When free medical care is advertised for everything from a root canal to on-site prescription eyeglasses to mammograms, lines form.

She was taking advantage of a four-day event advertised as the state’s largest free health-services event. It was part of a national health care project called Remote Era Medical, started in Kentucky in 1985 that has sponsored hundreds of similar clinics around the country. Some 4,000 people were expected to attend the Seattle event.

If you want to see one of those working poor that get written up in news articles, here she is.

Seyum works as an office manager at a small health-care office.

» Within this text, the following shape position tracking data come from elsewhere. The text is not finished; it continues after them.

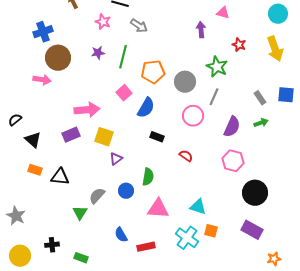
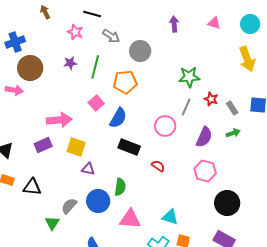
pink triangle: (223, 13) -> (214, 23), moved
purple arrow: (201, 30) -> (174, 24), moved
red star: (239, 45) -> (211, 99), moved
green star: (217, 67) -> (189, 77), turned -30
gray circle: (185, 82) -> (140, 51), moved
black rectangle: (157, 137) -> (129, 147), size x1.5
purple triangle: (116, 159) -> (88, 169), turned 48
blue circle: (126, 191) -> (98, 201), size x1.5

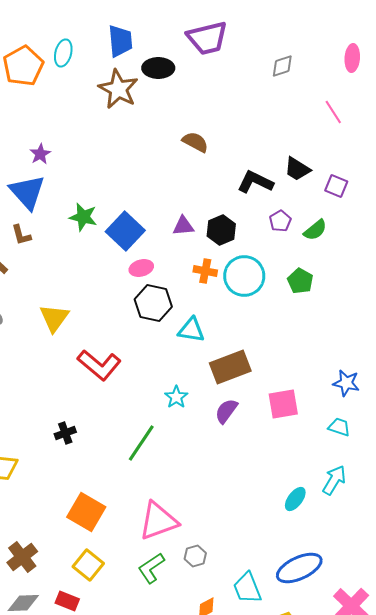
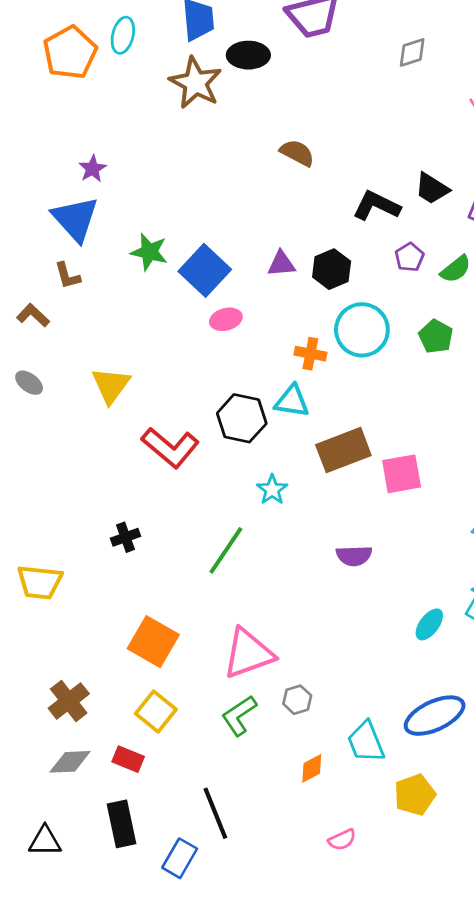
orange cross: (205, 271) -> (310, 354), moved
black hexagon: (153, 303) -> (242, 418), moved
pink square: (283, 404) -> (402, 474), moved
purple semicircle: (226, 411) -> (354, 556), moved, turned -128

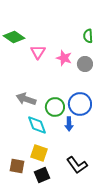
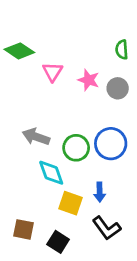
blue arrow: (69, 124) -> (100, 192), moved
yellow square: (39, 153) -> (71, 203), moved
black square: (42, 175) -> (58, 242), turned -35

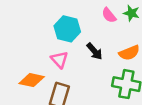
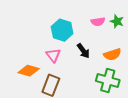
pink semicircle: (109, 15) -> (98, 22), turned -64

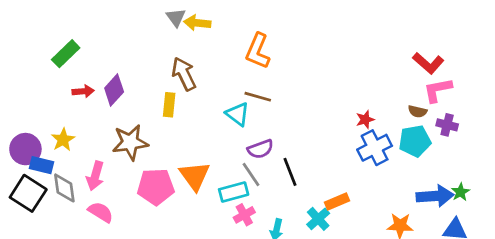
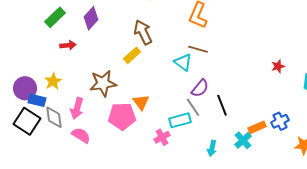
purple diamond: (114, 90) -> (91, 18), moved
yellow rectangle: (169, 105) -> (132, 55), turned 42
blue cross: (375, 148) -> (280, 121), moved, size x0.7
purple semicircle: (260, 149) -> (200, 88), turned -30
orange triangle: (195, 176) -> (141, 102), moved, size x0.7
pink cross: (244, 215) -> (162, 137), moved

She has Obamacare, but it mostly doesn’t cover adult dental procedures.

Recently, she said, she had one bad tooth pulled.

“That was close to $500,” she says. The dentist said she needed two cavity-filled upper molars pulled, too. She asked if she could make payments over time.

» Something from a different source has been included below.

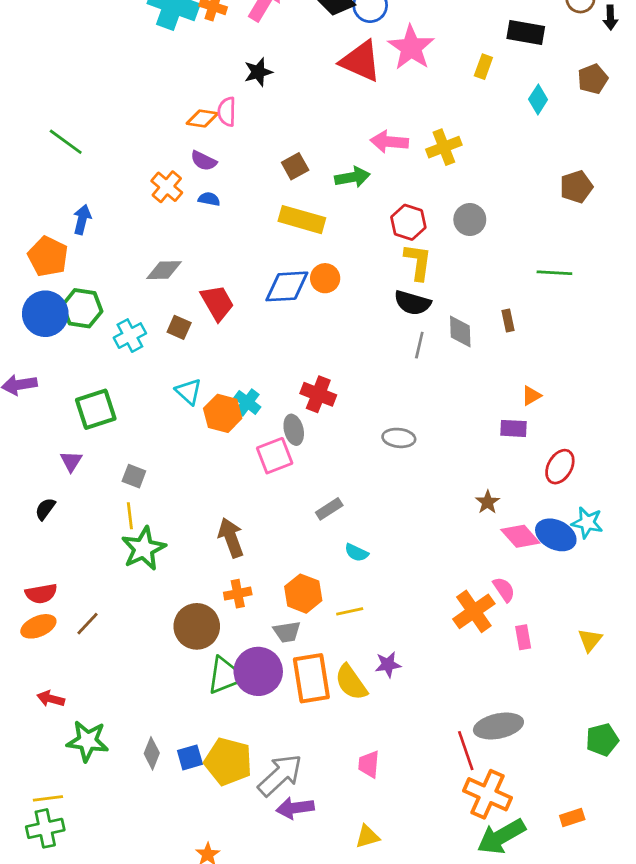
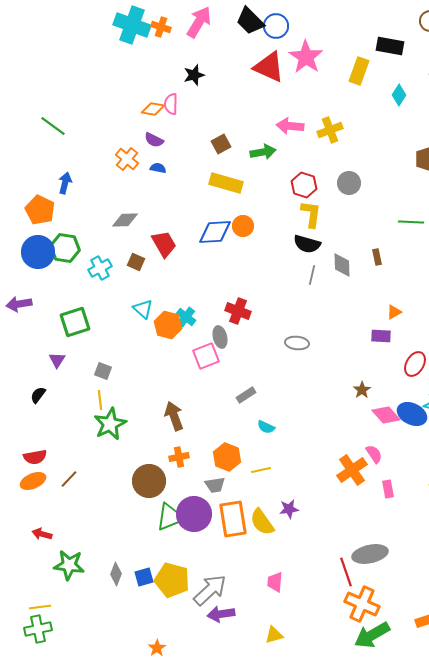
yellow rectangle: (483, 67) -> (359, 71), size x1.5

“They said, “We don’t do that.’ I called a couple of other places. They said the same thing,” she says.

Now, though, she’s back home, molars pulled.

It was her boss, says Seyum, who gave her the day off and suggested she come to the rather cumbersomely named Seattle/King County Clinic with Remote Area Medical.

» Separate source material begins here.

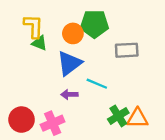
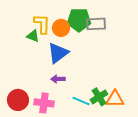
yellow L-shape: (33, 26) -> (42, 24), moved
gray rectangle: (127, 50) -> (96, 24), moved
cyan line: (97, 84) -> (81, 101), moved
pink cross: (53, 123) -> (44, 103), turned 30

But name aside, what it offers is really quite astounding.

The entire KeyArena was made into a giant clinic.

The floor where the Seattle SuperSonics and the Rolling Stones once played held 67 dental stations. More than 500 medical professionals and others wanting to help out volunteered.

On loan is a $200,000 “CAD/CAM” machine, which stands for “computer-aided design and computer-aided manufacturing,” which can design and mill a dental crown on the spot.

John Merner, director of Seattle Center Productions, was among the staffers who saw a “60 Minutes” segment on a Kentucky nonprofit called Remote Area Medical.

Merner’s group is charged, he says, “with bringing community-minded or low-cost stuff to the community,” and this fit the bill.

Remote Area Medical was started in 1985 by Stan Brock, who in a previous life was featured lassoing and other stunts on Marlin Perkins’ TV series, “Mutual of Omaha’s Wild Kingdom.”

The nonprofit says it has brought mobile clinics to 500 cities in the U.S., and another 240 or so to various parts of the world, serving a total of 545,000 people.

Merner contacted the nonprofit about a year ago, and things got going. As the Washington State Dental Association and University of Washington Medicine got on board, volunteers began signing up.

Heavily promoted was the word “free,” as was this: “No ID or proof of citizenship is required.”

And so the patients began to arrive.

There was Ryan Gunther, 42, a graphic designer who said “business is up and down.” He hasn’t been to a dentist in 15 years or more.

He could feel a wisdom tooth crumbling, he says, “As it broke and broke again.”

He got the tooth extracted, plus a full teeth cleaning.

There is Reyna Rosales, 33, who could feel the hole in a molar with her tongue. She got it filled.

Rosales is raising three kids, and her boyfriend lays tile. In recent years, she says, she’s suffered, “What is it called? Aneurysm.”

Most of those seeking help come for either dental work or eye problems, says a spokesman for Remote Area Medical, because health insurance often doesn’t cover those procedures and, unlike with a medical problem, you can’t walk into a hospital emergency room to have your eyes checked.

Among the other patients, there was Innocente Pedrolini, 51, who cooks hot dogs at CenturyLink Field events.

“Sometimes I work five or seven days a week; sometimes I’m off five or seven days,” he says. “I can’t afford to go to a dentist.”

Pedrolini had two cavities filled and got a flu shot.

Seyum was resting up from the two molar extractions.

She says she talked to her sister about the free event.

“My sister said, “You know, in Denmark, all the medical stuff is free,'” Seyum said.

Yes, well, Denmark. That’s a long ways from here.